'''
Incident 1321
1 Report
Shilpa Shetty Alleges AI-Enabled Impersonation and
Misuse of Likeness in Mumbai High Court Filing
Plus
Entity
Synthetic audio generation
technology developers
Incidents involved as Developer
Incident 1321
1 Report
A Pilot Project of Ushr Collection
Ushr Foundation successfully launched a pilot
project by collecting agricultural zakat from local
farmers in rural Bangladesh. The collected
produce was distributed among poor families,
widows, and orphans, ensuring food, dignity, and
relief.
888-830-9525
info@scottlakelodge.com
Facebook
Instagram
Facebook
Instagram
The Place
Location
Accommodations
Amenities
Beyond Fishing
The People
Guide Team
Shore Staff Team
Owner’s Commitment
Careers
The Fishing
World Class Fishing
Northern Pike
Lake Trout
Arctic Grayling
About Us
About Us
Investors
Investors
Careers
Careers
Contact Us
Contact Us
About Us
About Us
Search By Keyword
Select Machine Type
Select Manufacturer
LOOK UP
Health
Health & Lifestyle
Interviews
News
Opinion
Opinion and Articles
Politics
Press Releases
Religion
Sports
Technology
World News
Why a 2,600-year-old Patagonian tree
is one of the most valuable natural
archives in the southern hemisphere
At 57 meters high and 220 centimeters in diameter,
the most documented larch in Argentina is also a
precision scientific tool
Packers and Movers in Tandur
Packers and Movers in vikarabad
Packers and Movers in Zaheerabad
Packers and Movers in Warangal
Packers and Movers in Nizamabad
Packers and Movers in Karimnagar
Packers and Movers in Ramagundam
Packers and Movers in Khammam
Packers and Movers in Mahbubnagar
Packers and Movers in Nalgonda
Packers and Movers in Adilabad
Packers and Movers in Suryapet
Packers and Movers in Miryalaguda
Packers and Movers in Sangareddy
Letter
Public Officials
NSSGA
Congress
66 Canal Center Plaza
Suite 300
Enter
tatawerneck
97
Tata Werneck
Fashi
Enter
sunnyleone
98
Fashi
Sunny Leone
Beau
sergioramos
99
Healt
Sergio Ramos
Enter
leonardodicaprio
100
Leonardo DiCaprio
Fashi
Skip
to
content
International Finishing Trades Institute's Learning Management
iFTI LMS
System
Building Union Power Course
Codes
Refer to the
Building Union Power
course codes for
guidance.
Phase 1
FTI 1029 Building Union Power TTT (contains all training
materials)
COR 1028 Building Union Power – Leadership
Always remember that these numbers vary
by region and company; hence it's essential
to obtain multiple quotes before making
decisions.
'''
'''
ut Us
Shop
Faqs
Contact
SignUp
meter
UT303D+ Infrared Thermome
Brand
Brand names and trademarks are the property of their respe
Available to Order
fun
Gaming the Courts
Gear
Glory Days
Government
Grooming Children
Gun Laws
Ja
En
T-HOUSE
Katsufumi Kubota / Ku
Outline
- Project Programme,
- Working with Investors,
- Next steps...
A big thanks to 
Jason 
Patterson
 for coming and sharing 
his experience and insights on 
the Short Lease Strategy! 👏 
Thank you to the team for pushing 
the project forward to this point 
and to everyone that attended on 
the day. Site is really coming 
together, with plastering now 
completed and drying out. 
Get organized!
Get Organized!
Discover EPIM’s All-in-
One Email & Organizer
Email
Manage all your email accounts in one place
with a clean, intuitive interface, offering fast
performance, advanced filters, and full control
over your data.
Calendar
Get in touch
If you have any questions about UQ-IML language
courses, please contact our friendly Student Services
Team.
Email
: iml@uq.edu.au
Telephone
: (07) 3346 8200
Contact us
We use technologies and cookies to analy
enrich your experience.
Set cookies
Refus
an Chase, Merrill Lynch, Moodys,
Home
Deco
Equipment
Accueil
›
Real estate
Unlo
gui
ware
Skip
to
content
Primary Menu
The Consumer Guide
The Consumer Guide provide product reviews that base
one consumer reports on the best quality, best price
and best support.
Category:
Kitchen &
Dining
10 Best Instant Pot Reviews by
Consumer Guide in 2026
'''
▸ **Aim of the exercise**: Search the records above for the string "Power". Copy every line that contains it.

▸ **Answer section**:
Building Union Power Course
Building Union Power
FTI 1029 Building Union Power TTT (contains all training
COR 1028 Building Union Power – Leadership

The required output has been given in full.